With its crema catalana-coloured tiles, whirling ceiling fans and Iberico hams hanging in the window, Copita feels properly Spanish even before you clock the menu. The nicely-burnished bar and the air of not trying too hard doesn’t hurt either. Diners perch on high stools at a choice of wooden counters (tip: if you’re dining solo, try for the one in the window), then settle in to wait for what Copita does best: gently inventive and skilfully cooked tapas.
Almost everything we ate was excellent, from a simple but effective onglet with roasted shallots and chimichurri to a flavour-packed Andalusian chickpea and spinach stew. The black ink squid croquettes will ruin you for any other version, and we adored a plate of broccoli brought to life by gremolata and shaved manchego. The only misfire was a slightly undercooked tentacle and too much enthusiasm with the smoked paprika in an otherwise gutsy dish of octopus with crushed peas and sobrasada.

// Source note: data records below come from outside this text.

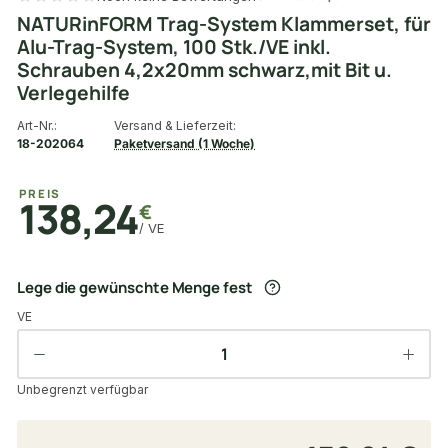
NATURinFORM Trag-System Klammerset, für
Alu-Trag-System, 100 Stk./VE inkl.
Schrauben 4,2x20mm schwarz,mit Bit u.
Verlegehilfe
Art-Nr.:
Versand & Lieferzeit:
18-202064
Paketversand (1 Woche)
PREIS
138,24
€
/ VE
Lege die gewünschte Menge fest
VE
Unbegrenzt verfügbar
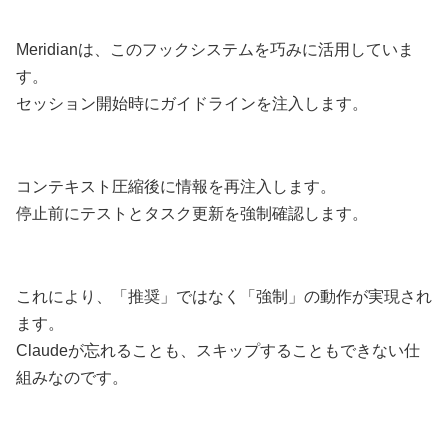
Meridianは、このフックシステムを巧みに活用していま
す。
セッション開始時にガイドラインを注入します。
コンテキスト圧縮後に情報を再注入します。
停止前にテストとタスク更新を強制確認します。
これにより、「推奨」ではなく「強制」の動作が実現され
ます。
Claudeが忘れることも、スキップすることもできない仕
組みなのです。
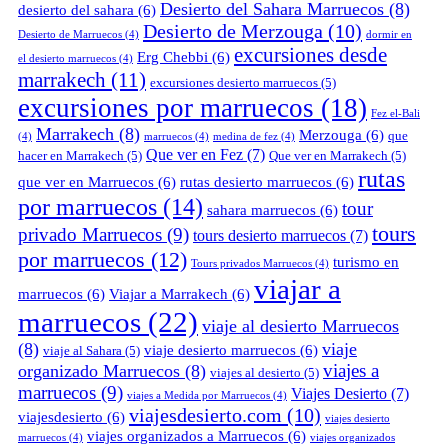
Desierto del Sahara Marruecos
(8)
desierto del sahara
(6)
Desierto de Merzouga
(10)
Desierto de Marruecos
(4)
dormir en
excursiones desde
Erg Chebbi
(6)
el desierto marruecos
(4)
marrakech
(11)
excursiones desierto marruecos
(5)
excursiones por marruecos
(18)
Fez el-Bali
Marrakech
(8)
Merzouga
(6)
que
(4)
marruecos
(4)
medina de fez
(4)
Que ver en Fez
(7)
hacer en Marrakech
(5)
Que ver en Marrakech
(5)
rutas
que ver en Marruecos
(6)
rutas desierto marruecos
(6)
por marruecos
(14)
tour
sahara marruecos
(6)
tours
privado Marruecos
(9)
tours desierto marruecos
(7)
por marruecos
(12)
turismo en
Tours privados Marruecos
(4)
viajar a
marruecos
(6)
Viajar a Marrakech
(6)
marruecos
(22)
viaje al desierto Marruecos
(8)
viaje
viaje desierto marruecos
(6)
viaje al Sahara
(5)
viajes a
organizado Marruecos
(8)
viajes al desierto
(5)
marruecos
(9)
Viajes Desierto
(7)
viajes a Medida por Marruecos
(4)
viajesdesierto.com
(10)
viajesdesierto
(6)
viajes desierto
viajes organizados a Marruecos
(6)
marruecos
(4)
viajes organizados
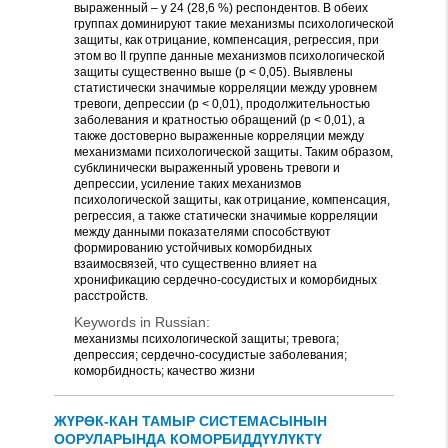
выраженный – у 24 (28,6 %) респондентов. B обеих
группах доминируют такие механизмы психологической
защиты, как отрицание, компенсация, регрессия, при
этом во II группе данные механизмов психологической
защиты существенно выше (р < 0,05). Выявлены
статистически значимые корреляции между уровнем
тревоги, депрессии (р < 0,01), продолжительностью
заболевания и кратностью обращений (p < 0,01), а
также достоверно выраженные корреляции между
механизмами психологической защиты. Таким образом,
субклинически выраженный уровень тревоги и
депрессии, усиление таких механизмов
психологической защиты, как отрицание, компенсация,
регрессия, а также статически значимые корреляции
между данными показателями способствуют
формированию устойчивых коморбидных
взаимосвязей, что существенно влияет на
хронификацию сердечно-сосудистых и коморбидных
расстройств.
Keywords in Russian:
механизмы психологической защиты; тревога;
депрессия; сердечно-сосудистые заболевания;
коморбидность; качество жизни
ЖҮРӨК-КАН ТАМЫР СИСТЕМАСЫНЫН
ООРУЛАРЫНДА КОМОРБИДДҮҮЛҮКТҮ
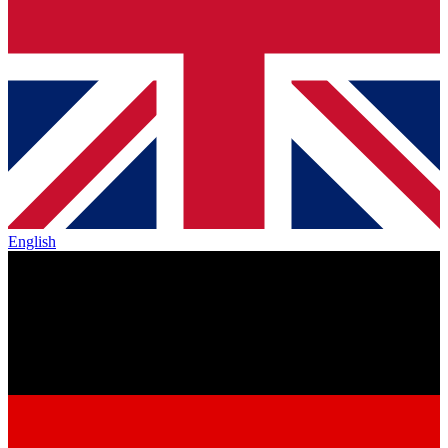
English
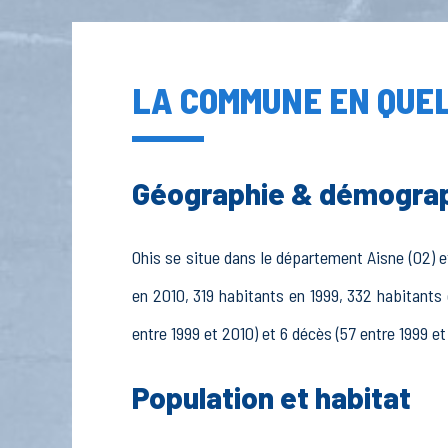
LA COMMUNE EN QUEL
Géographie & démogra
Ohis se situe dans le département Aisne (02) et
en 2010, 319 habitants en 1999, 332 habitants 
entre 1999 et 2010) et 6 décès (57 entre 1999 e
Population et habitat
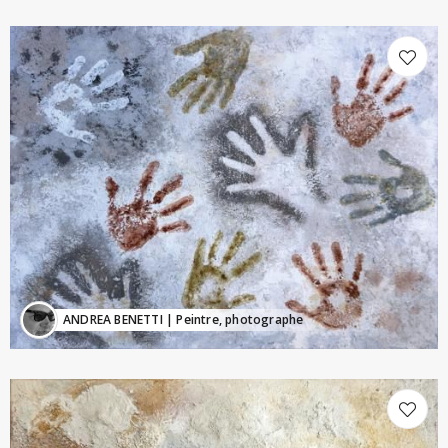
ANDREA BENETTI
| Peintre, photographe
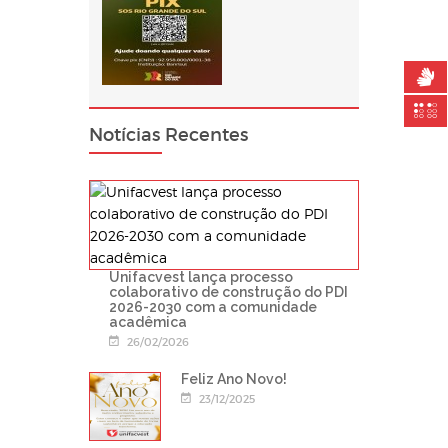
Notícias Recentes
Unifacvest lança processo
colaborativo de construção do PDI
2026-2030 com a comunidade
acadêmica
26/02/2026
Feliz Ano Novo!
23/12/2025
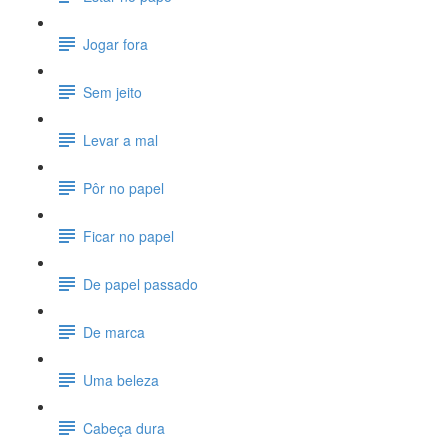
Jogar fora
Sem jeito
Levar a mal
Pôr no papel
Ficar no papel
De papel passado
De marca
Uma beleza
Cabeça dura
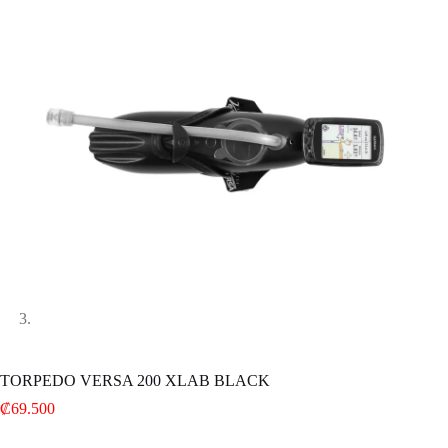
TORPEDO VERSA 200 XLAB BLACK
₡
69.500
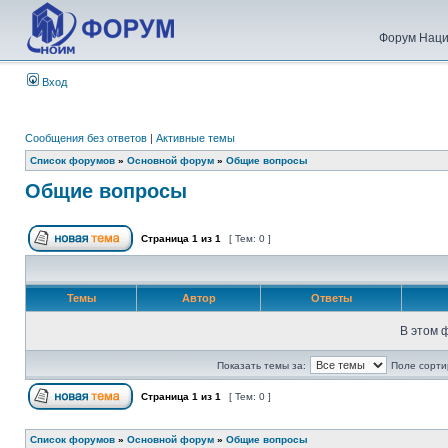
Форум Наци
Вход
Сообщения без ответов
|
Активные темы
Список форумов
»
Основной форум
»
Общие вопросы
Общие вопросы
Страница
1
из
1
[ Тем: 0 ]
Темы
Автор
Ответы
В этом 
Показать темы за:
Поле сорти
Страница
1
из
1
[ Тем: 0 ]
Список форумов
»
Основной форум
»
Общие вопросы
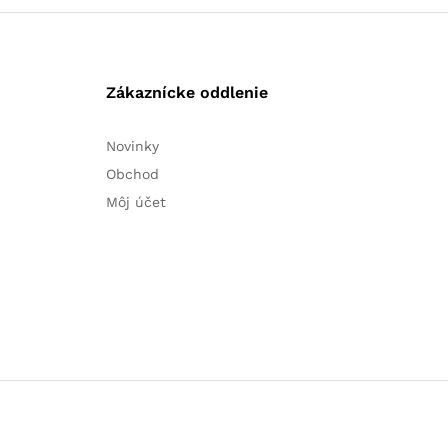
Zákaznícke oddlenie
Novinky
Obchod
Môj účet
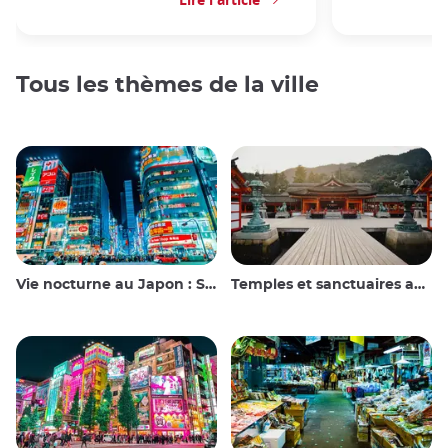
Tous les thèmes de la ville
Vie nocturne au Japon : Sortir, voir et boire
Temples et sanctuaires au Japon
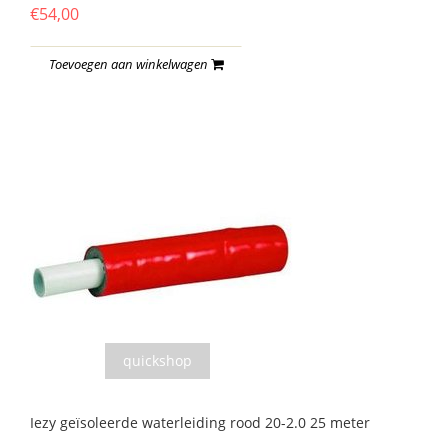
€54,00
Toevoegen aan winkelwagen
quickshop
Iezy geïsoleerde waterleiding rood 20-2.0 25 meter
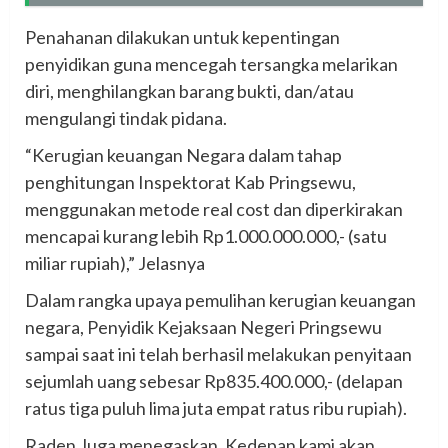
Penahanan dilakukan untuk kepentingan
penyidikan guna mencegah tersangka melarikan
diri, menghilangkan barang bukti, dan/atau
mengulangi tindak pidana.
“Kerugian keuangan Negara dalam tahap
penghitungan Inspektorat Kab Pringsewu,
menggunakan metode real cost dan diperkirakan
mencapai kurang lebih Rp1.000.000.000,- (satu
miliar rupiah),” Jelasnya
Dalam rangka upaya pemulihan kerugian keuangan
negara, Penyidik Kejaksaan Negeri Pringsewu
sampai saat ini telah berhasil melakukan penyitaan
sejumlah uang sebesar Rp835.400.000,- (delapan
ratus tiga puluh lima juta empat ratus ribu rupiah).
Raden Juga menegaskan, Kedepan kami akan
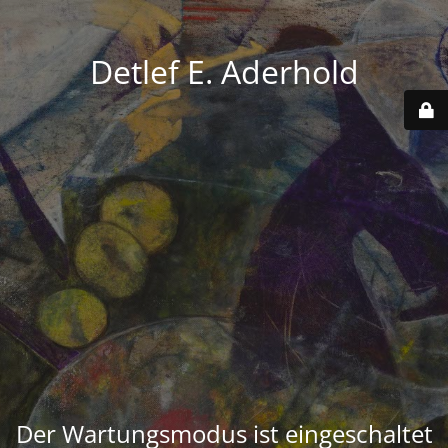
Detlef E. Aderhold
Der Wartungsmodus ist eingeschaltet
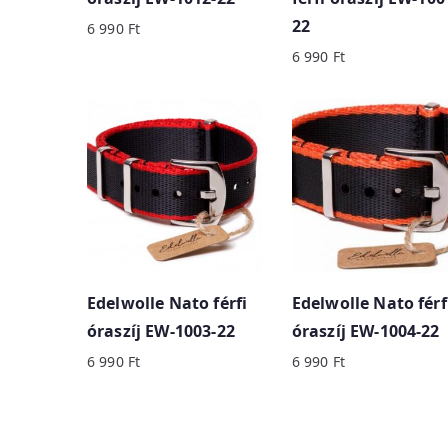
22
6 990
Ft
6 990
Ft
Edelwolle Nato férfi
Edelwolle Nato férf
óraszíj EW-1003-22
óraszíj EW-1004-22
6 990
Ft
6 990
Ft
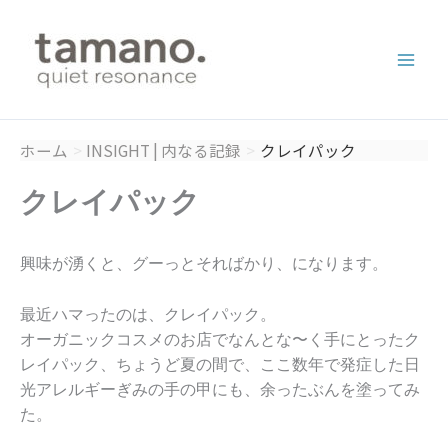
内
容
を
ス
キ
ッ
ホーム
INSIGHT | 内なる記録
クレイパック
プ
クレイパック
興味が湧くと、グーっとそればかり、になります。
最近ハマったのは、クレイパック。
オーガニックコスメのお店でなんとな〜く手にとったク
レイパック、ちょうど夏の間で、ここ数年で発症した日
光アレルギーぎみの手の甲にも、余ったぶんを塗ってみ
た。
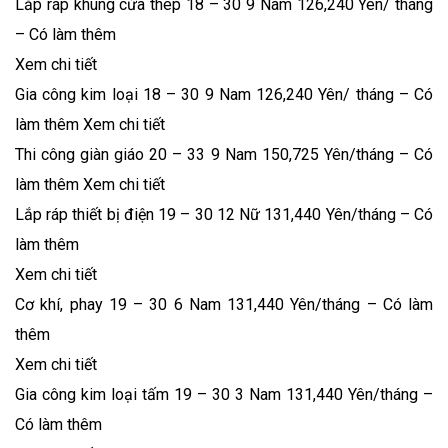
Lắp ráp khung cửa thép 18 – 30 9 Nam 126,240 Yên/ tháng
– Có làm thêm
Xem chi tiết
Gia công kim loại 18 – 30 9 Nam 126,240 Yên/ tháng – Có
làm thêm Xem chi tiết
Thi công giàn giáo 20 – 33 9 Nam 150,725 Yên/tháng – Có
làm thêm Xem chi tiết
Lắp ráp thiết bị điện 19 – 30 12 Nữ 131,440 Yên/tháng – Có
làm thêm
Xem chi tiết
Cơ khí, phay 19 – 30 6 Nam 131,440 Yên/tháng – Có làm
thêm
Xem chi tiết
Gia công kim loại tấm 19 – 30 3 Nam 131,440 Yên/tháng –
Có làm thêm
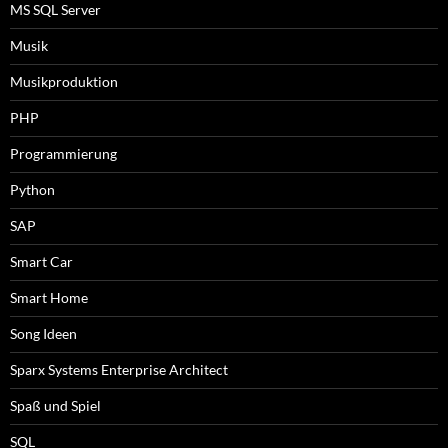
MS SQL Server
Musik
Musikproduktion
PHP
Programmierung
Python
SAP
Smart Car
Smart Home
Song Ideen
Sparx Systems Enterprise Architect
Spaß und Spiel
SQL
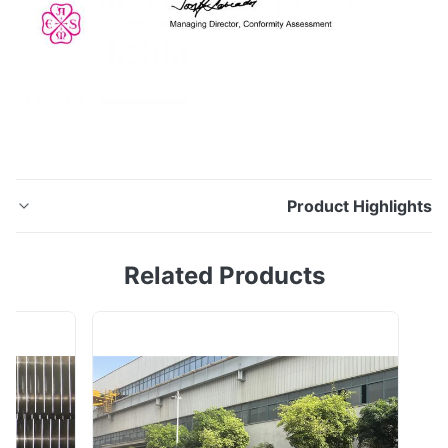
Product Highligh
تتعامل Hua Dong Energy Technology مع الأنابيب والأنابيب
Related Products
الملحومة من الفولاذ المقاوم للصدأ منذ أكثر من 10 سنوات ،
كل منهاعام بيع أكثر من 5000 طن من أنابيب وأنابيب الفولاذ
المقاوم للصدأ.عميلنا يغطي بالفعل أكثر من 45الدول.كان عرض
الأنابيب والأنابيب غير الملحومة المصنوعة من الفولاذ المقاوم
للصدأ يستخدم ...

Desserts come paired with by-the-glass suggestions – coffee and burnt milk ice-cream with shortbread plus dolce mataro was a pretty good match, though the ice creams were slightly too subtle for the heavenly raisin taste of the sweet red wine. Drinks in general are a strength: the (Spanish) wines and sherries are all available by the glass (copita). Coffee is excellent, too: the cortado is perfection.
It’s all pretty good value given the location and the quality of the cooking, and you don’t have to order a full meal; the charming staff are happy to serve drinks and a couple of dishes. The background club won’t be to everyone’s taste, but overall, this is a terrific bolthole in the heart of Soho.